(Page-level text extractions)

────────────────

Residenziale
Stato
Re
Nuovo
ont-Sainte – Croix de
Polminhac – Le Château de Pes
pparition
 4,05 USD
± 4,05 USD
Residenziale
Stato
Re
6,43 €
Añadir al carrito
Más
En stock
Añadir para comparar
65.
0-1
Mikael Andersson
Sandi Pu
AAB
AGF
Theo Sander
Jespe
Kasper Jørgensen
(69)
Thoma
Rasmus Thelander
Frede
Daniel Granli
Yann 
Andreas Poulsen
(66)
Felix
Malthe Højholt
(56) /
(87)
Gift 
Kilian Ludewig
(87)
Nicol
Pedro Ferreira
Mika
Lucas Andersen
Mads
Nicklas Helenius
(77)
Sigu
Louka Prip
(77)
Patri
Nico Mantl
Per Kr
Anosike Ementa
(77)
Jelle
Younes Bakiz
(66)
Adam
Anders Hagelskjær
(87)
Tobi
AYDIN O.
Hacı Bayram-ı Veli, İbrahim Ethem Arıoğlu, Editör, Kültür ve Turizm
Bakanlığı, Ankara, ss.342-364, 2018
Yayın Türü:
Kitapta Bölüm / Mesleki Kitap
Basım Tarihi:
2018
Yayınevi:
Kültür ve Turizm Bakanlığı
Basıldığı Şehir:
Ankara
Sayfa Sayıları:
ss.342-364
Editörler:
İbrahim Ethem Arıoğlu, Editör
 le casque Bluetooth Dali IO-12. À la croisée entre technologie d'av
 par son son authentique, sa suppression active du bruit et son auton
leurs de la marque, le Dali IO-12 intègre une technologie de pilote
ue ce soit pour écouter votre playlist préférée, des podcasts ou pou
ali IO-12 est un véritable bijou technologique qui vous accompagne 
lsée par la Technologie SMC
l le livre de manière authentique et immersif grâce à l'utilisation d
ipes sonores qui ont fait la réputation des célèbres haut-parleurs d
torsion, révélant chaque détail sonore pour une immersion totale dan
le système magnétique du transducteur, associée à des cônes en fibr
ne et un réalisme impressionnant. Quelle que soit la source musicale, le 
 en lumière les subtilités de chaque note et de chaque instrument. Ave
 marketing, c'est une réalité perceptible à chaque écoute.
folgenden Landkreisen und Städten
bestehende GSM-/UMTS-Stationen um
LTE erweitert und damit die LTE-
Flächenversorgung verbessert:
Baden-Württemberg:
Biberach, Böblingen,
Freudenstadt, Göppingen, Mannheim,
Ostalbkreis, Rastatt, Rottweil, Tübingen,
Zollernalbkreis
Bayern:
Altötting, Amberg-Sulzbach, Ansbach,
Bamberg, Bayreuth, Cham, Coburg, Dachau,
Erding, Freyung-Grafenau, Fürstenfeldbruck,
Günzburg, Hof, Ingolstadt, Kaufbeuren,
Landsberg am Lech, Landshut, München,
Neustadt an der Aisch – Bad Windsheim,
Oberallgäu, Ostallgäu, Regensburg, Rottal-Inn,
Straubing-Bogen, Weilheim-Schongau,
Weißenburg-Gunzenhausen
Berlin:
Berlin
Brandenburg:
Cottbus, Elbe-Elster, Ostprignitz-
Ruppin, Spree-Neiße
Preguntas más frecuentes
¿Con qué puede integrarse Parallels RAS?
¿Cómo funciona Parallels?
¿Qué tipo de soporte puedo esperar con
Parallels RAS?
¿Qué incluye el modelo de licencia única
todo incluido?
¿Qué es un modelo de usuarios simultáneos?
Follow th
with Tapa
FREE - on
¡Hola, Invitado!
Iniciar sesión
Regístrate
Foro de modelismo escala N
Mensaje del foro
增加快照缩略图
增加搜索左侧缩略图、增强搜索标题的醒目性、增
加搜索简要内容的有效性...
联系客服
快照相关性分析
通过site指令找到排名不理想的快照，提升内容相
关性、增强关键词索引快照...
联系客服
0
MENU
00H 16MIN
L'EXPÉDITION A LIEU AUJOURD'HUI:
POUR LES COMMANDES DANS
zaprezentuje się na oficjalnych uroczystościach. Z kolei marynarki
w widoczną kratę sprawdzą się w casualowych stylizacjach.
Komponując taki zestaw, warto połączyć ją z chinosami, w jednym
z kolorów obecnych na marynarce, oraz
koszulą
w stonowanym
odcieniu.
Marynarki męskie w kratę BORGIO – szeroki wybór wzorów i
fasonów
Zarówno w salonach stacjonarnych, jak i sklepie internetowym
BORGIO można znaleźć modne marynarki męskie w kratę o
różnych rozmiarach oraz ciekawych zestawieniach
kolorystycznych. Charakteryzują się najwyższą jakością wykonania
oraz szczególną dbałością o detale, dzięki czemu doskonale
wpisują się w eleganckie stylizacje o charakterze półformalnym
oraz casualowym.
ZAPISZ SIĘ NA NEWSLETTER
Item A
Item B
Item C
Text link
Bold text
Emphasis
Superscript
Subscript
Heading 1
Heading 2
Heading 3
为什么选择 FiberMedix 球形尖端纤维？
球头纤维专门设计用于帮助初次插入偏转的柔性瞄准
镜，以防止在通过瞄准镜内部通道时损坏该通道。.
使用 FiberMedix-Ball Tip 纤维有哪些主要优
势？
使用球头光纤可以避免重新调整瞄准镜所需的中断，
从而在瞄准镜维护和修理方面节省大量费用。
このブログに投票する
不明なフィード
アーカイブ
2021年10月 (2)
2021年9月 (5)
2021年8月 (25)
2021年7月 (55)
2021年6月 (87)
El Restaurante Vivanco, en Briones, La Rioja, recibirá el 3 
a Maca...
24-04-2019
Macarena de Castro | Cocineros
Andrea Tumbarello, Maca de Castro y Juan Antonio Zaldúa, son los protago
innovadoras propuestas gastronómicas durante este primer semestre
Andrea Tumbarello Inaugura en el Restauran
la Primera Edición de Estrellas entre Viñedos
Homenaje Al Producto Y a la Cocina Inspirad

────────────────

PROBLEM STATEMENT = Whenever a line in the records above contains the string "Ankara", copy that line.

OUTPUT =
Bakanlığı, Ankara, ss.342-364, 2018
Ankara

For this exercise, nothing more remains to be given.